Perhaps you ought to address the real issues one by one rather than venting your spleen. It would make a much more intersting comparison. MSSQL has advantages over MySQL
MySQL has had transactions for some time, and will get triggers, views, etc. 5.0 already has stored procs, transactions, by default. Yes I know they've been around for some time in commercial offerrings, but the fact is that MySQL is OpenSource, written by volunteers. The support for MySQL is 10 times better than anything commercial I've seen, and its free.
There, I didn't use one swear word in that. Go on, try it
Surely thats down to the absence of some sort of animated paperclip ?
Download Oracle or DB2 today.
This is really helpful if you want to play around or learn them, but you need to have a pretty big machine to put them on. Figure on 1GB RAM, 2GB swap and at least 20GB disk, just to play around with ONE of them. Then add in the size of the data you'll be working with...
How am I supposed to fit a pithy, relevant quote into 120 characters?
Tsk, always giving MS the benefit of the doubt. Microsoft has almost ALWAYS "slipped" on major projects in the past, usually be anything up to several years. This is nothing new, and has never implied that they were about to produce a quality product in the past.
Microsoft don't "slip" on deadlines: they deliberately start out providing fake, earlier deadlines to the press. So they'll say for example "next SQL server will be out in 2004". This has two effects: (a) companies that might have been thinking about using the gap to produce a competing system consequently don't, "next great MS version will be out too soon" they say. And (b) clients using an older version that need to upgrade to something 'bigger' think "hey, next great MS version will be out soon enough, let's wait for that rather than switch to Oracle".

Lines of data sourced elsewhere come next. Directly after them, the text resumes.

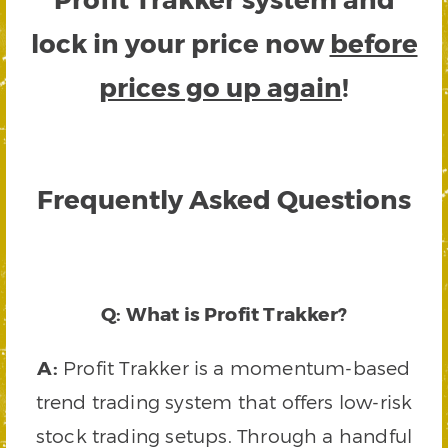
lock in your price now
before
prices go up again
!
Frequently Asked Questions
Q: What is Profit Trakker?
A:
Profit Trakker is a momentum-based
trend trading system that offers low-risk
stock trading setups. Through a handful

Then the deadline approaches and Microsoft says "whoops we're slipping". But too late for the many who've now made the decision, so they just wait out the extra time and stick with MS.
Come on, this is an OLD game from MS. Don't be so naive. Those who don't study history ..
I agree with you to an extent, although moreso for Postgres than MySQL, the latter of which is insulting and not worthy of being labelled a real database, imho.
I also think that this is exactly why open source is such a threat to the big products like Oracle and SQL Server. The big databases certainly do have a lot of features. Certainly they're capable of much more than open source products. But if you think about it really, how many of the users actualy use all of those features?
The places where OSS products can cut into the market are with all of those customers who have a big, expensive commercial database that they really don't need. If you only use your databases for inserting, updating, selecting, stored procedures and having some integrity built in, and of course if you have an admin with some idea of what they're doing, then something like postgresql may be perfectly reasonable for your needs. It's not a top level database but for what it does, it does well and just as reliably as anything else on the market. It may not be the best choice if you have extreme load conditions or whatnot, but a lot of commercial vendor's customers don't.
This is what the commmercial vendors really have to watch out for. Although most OSS databases don't offer the breadth of features, they are starting to be viable substitutes for the majority of database tasks. It's certainly possible that the commercial vendors might suddenly find a lot of their customers disappearing from underneath them.